Scan the listing and copy each line where the word "Fotosold" is present.

╭─ Supplied records

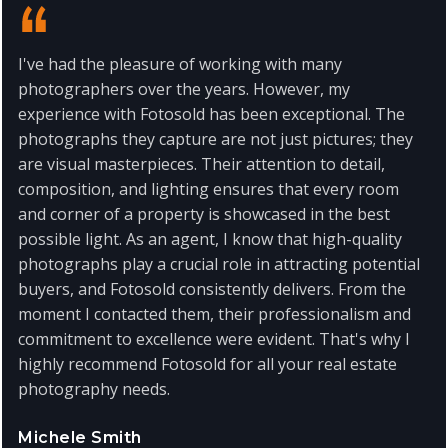
I've had the pleasure of working with many
photographers over the years. However, my
experience with Fotosold has been exceptional. The
photographs they capture are not just pictures; they
are visual masterpieces. Their attention to detail,
composition, and lighting ensures that every room
and corner of a property is showcased in the best
possible light. As an agent, I know that high-quality
photographs play a crucial role in attracting potential
buyers, and Fotosold consistently delivers. From the
moment I contacted them, their professionalism and
commitment to excellence were evident. That's why I
highly recommend Fotosold for all your real estate
photography needs.
Michele Smith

╰─

-- Task result --
experience with Fotosold has been exceptional. The
buyers, and Fotosold consistently delivers. From the
highly recommend Fotosold for all your real estate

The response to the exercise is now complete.